*Exercise objective:*
Go through the listing below and say how many lines include "Ерөнхий". Give the number by itself.

*Entries shown:*
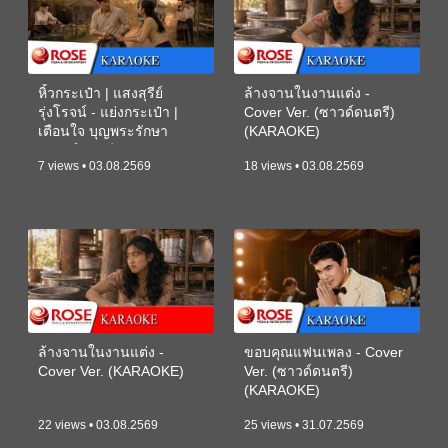
หิ้วกระเป๋า | แสงสุรีย์
ล้างจานในงานแต่ง -
รุ่งโรจน์ - แย่งกระเป๋า |
Cover Ver. (ซาวด์ดนตรี)
เตือนใจ บุญพระรักษา
(KARAOKE)
(ซาวด์ดนตรี) (KARAOKE)
7 views • 03.08.2569
18 views • 03.08.2569
ล้างจานในงานแต่ง -
ขอบคุณแฟนเพลง - Cover
Cover Ver. (KARAOKE)
Ver. (ซาวด์ดนตรี)
(KARAOKE)
22 views • 03.08.2569
25 views • 31.07.2569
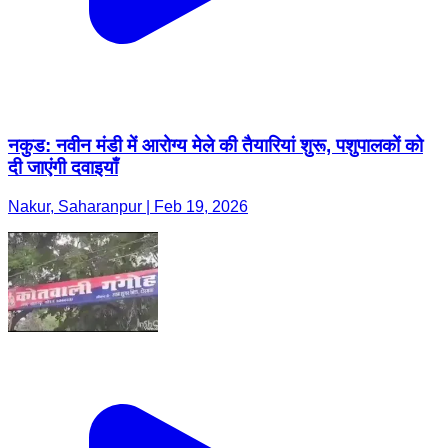
नकुड: नवीन मंडी में आरोग्य मेले की तैयारियां शुरू, पशुपालकों को
दी जाएंगी दवाइयाँ
Nakur, Saharanpur | Feb 19, 2026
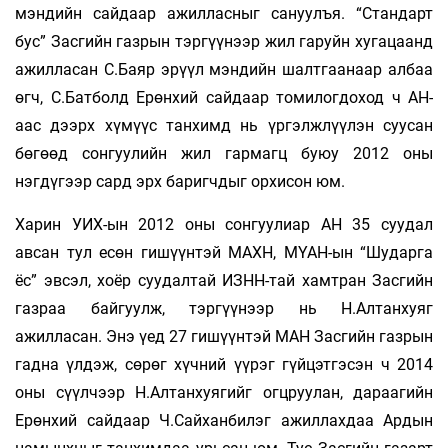
мэндийн сайдаар ажилласныг сануулъя. “Стандарт
бус” Засгийн газрын тэргүүнээр жил гаруйн хугацаанд
ажилласан С.Баяр эрүүл мэндийн шалтгаанаар албаа
өгч, С.Батболд Ерөнхий сайдаар томилогдоход ч АН-
аас дээрх хүмүүс танхимд нь үргэлжлүүлэн суусан
бөгөөд сонгуулийн жил гармагц буюу 2012 оны
нэгдүгээр сард эрх баригчдыг орхисон юм.
Харин УИХ-ын 2012 оны сонгуулиар АН 35 суудал
авсан тул есөн гишүүнтэй МАХН, МҮАН-ын “Шударга
ёс” эвсэл, хоёр суудалтай ИЗНН-тай хамтран Засгийн
газраа байгуулж, тэргүүнээр нь Н.Алтанхуяг
ажилласан. Энэ үед 27 гишүүнтэй МАН Засгийн газрын
гадна үлдэж, сөрөг хүчний үүрэг гүйцэтгэсэн ч 2014
оны сүүлчээр Н.Алтанхуягийг огцруулан, дараагийн
Ерөнхий сайдаар Ч.Сайханбилэг ажиллахдаа Ардын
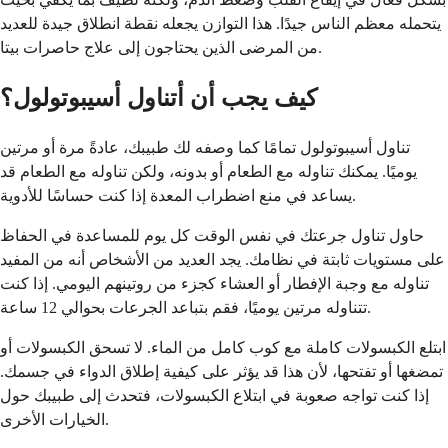
يتحمله معظم الناس جيدًا. هذا التوازن يجعله نقطة انطلاق جيدة للعديد
من المرضى الذين يحتاجون إلى علاج حاصرات بيتا.
كيف يجب أن أتناول أسيبوتولول؟
تناول أسيبوتولول تمامًا كما وصفه لك طبيبك، عادةً مرة أو مرتين
يوميًا. يمكنك تناوله مع الطعام أو بدونه، ولكن تناوله مع الطعام قد
يساعد في منع اضطراب المعدة إذا كنت حساسًا للأدوية.
حاول تناول جرعتك في نفس الوقت كل يوم للمساعدة في الحفاظ
على مستويات ثابتة في نظامك. يجد العديد من الأشخاص أنه من المفيد
تناوله مع وجبة الإفطار أو العشاء كجزء من روتينهم اليومي. إذا كنت
تتناوله مرتين يوميًا، فقم بتباعد الجرعات بحوالي 12 ساعة.
ابتلع الكبسولات كاملة مع كوب كامل من الماء. لا تسحق الكبسولات أو
تمضغها أو تفتحها، لأن هذا قد يؤثر على كيفية إطلاق الدواء في جسمك.
إذا كنت تواجه صعوبة في ابتلاع الكبسولات، فتحدث إلى طبيبك حول
الخيارات الأخرى.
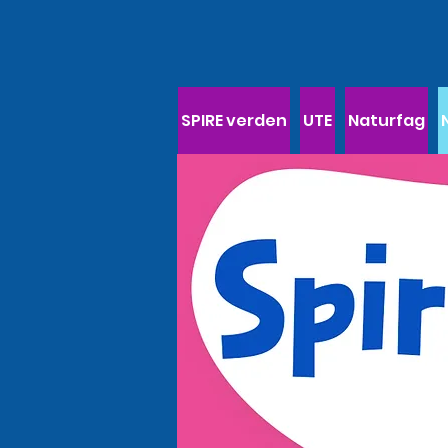
SPIRE verden
UTE
Naturfag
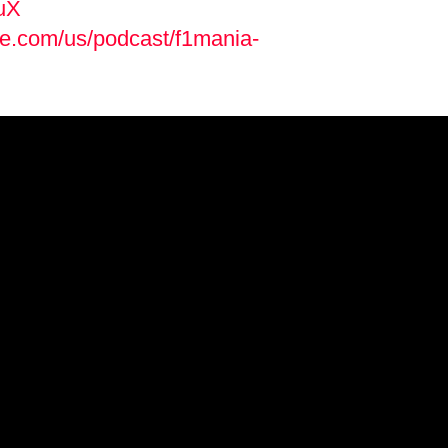
auX
le.com/us/podcast/f1mania-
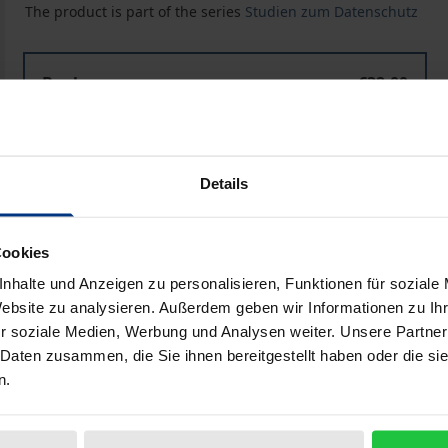
The product is part of the series
Studien zum Datenschutz
Book
€32.00
ISBN 978-3-7890-4833-3
Not available
Details
Add to Cart
Add to Wish List
Cookies
Delivery cost notice
nhalte und Anzeigen zu personalisieren, Funktionen für soziale
Website zu analysieren. Außerdem geben wir Informationen zu I
r soziale Medien, Werbung und Analysen weiter. Unsere Partner
 Daten zusammen, die Sie ihnen bereitgestellt haben oder die s
Bibliographical data
n.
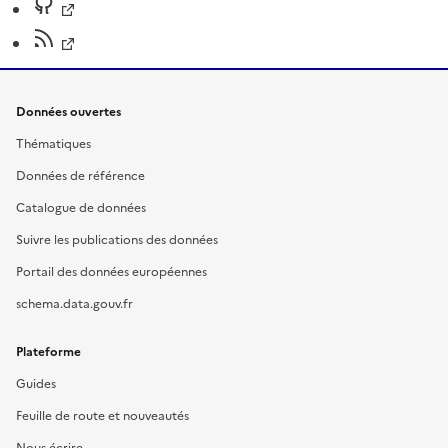
Données ouvertes
Thématiques
Données de référence
Catalogue de données
Suivre les publications des données
Portail des données européennes
schema.data.gouv.fr
Plateforme
Guides
Feuille de route et nouveautés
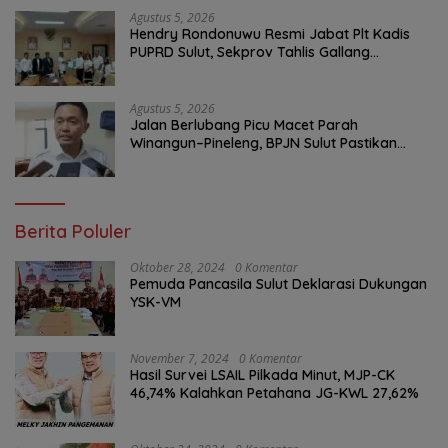
Agustus 5, 2026
Hendry Rondonuwu Resmi Jabat Plt Kadis
PUPRD Sulut, Sekprov Tahlis Gallang
Tekankan Optimalisasi Layanan Publik
Agustus 5, 2026
Jalan Berlubang Picu Macet Parah
Winangun–Pineleng, BPJN Sulut Pastikan
Penambalan Aspal Dimulai Malam Ini
Berita Poluler
Oktober 28, 2024
0 Komentar
Pemuda Pancasila Sulut Deklarasi Dukungan
YSK-VM
November 7, 2024
0 Komentar
Hasil Survei LSAIL Pilkada Minut, MJP-CK
46,74% Kalahkan Petahana JG-KWL 27,62%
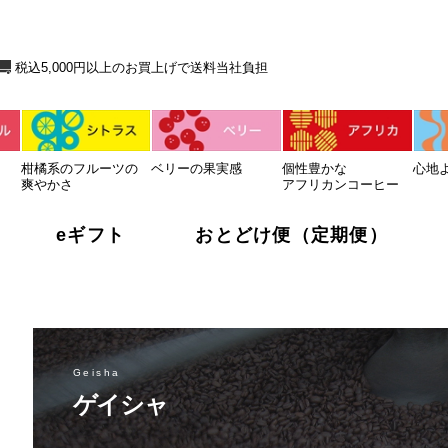
送料当社負担
税込5,000円以上のお買上げで送料当社負担
柑橘系のフルーツの
ベリーの果実感
個性豊かな
心地
爽やかさ
アフリカンコーヒー
eギフト
おとどけ便（定期便）
Geisha
ゲイシャ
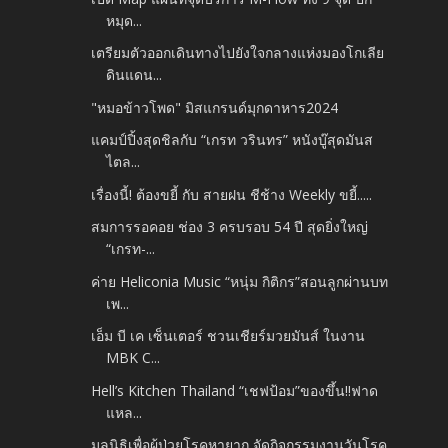
หมุด...
เตรียมตัวออกเดินทางไปยังใจกลางแห่งมองโกเลีย
ดินแดน...
"หมอข้าวโพด" มิสแกรนด์มุกดาหาร2024
แคมป์ปิ้งสุดชิลกับ “เกรท วรินทร” หนังบู๊สุดมันส
ไตล...
เรื่องนี้! ต้องขยี้ กับ สายฝน ชีช้าง Weekly ขยี้.....
สมการรอคอย ช่อง 3 ครบรอบ 54 ปี สุดยิ่งใหญ่
“เกรท-...
ค่าย Heliconia Music “หนุ่ม กิติกร”สอนลูกผ่านบท
เพ...
เอ็ม บี เค เซ็นเตอร์ ชวนเชียร์มวยมันส์ ในงาน
MBK C...
Hell’s Kitchen Thailand “เชฟป้อม”ของขึ้น!!ฟาด
แหล...
มูลนิธิเพื่อผู้ป่วยโรคหายาก จัดกิจกรรมงานวันโรค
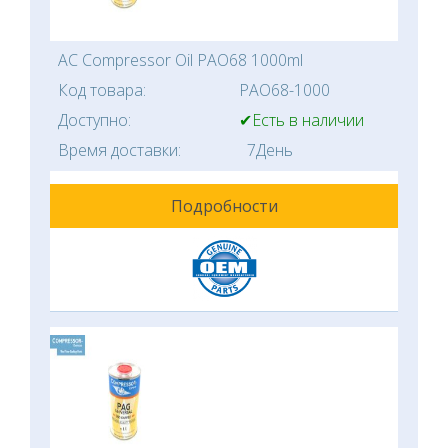
AC Compressor Oil PAO68 1000ml
Код товара:
PAO68-1000
Доступно:
✔Есть в наличии
Время доставки:
7День
Подробности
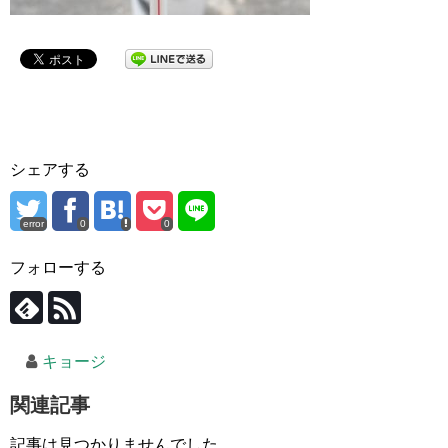
シェアする
error
0
0
フォローする
キョージ
関連記事
記事は見つかりませんでした。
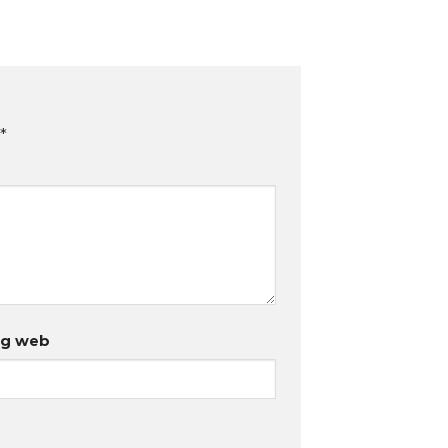
*
ng web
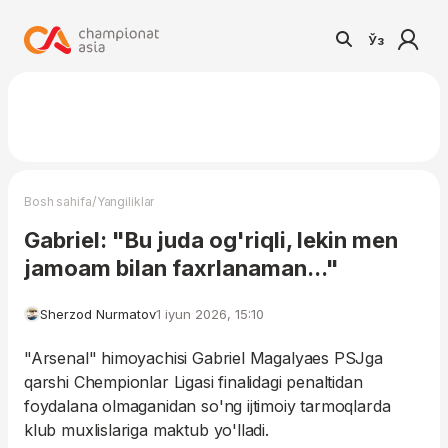
Ўз
/
Bosh sahifa
Yangiliklar
Gabriel: "Bu juda og'riqli, lekin men
jamoam bilan faxrlanaman..."
Sherzod Nurmatov
1 iyun 2026, 15:10
"Arsenal" himoyachisi Gabriel Magalyaes PSJga
qarshi Chempionlar Ligasi finalidagi penaltidan
foydalana olmaganidan so'ng ijtimoiy tarmoqlarda
klub muxlislariga maktub yo'lladi.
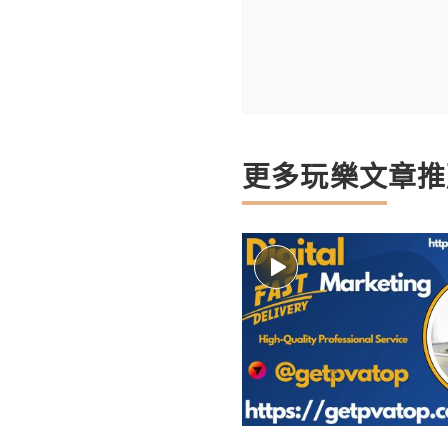
更多玩樂文章推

*Expected output:*
2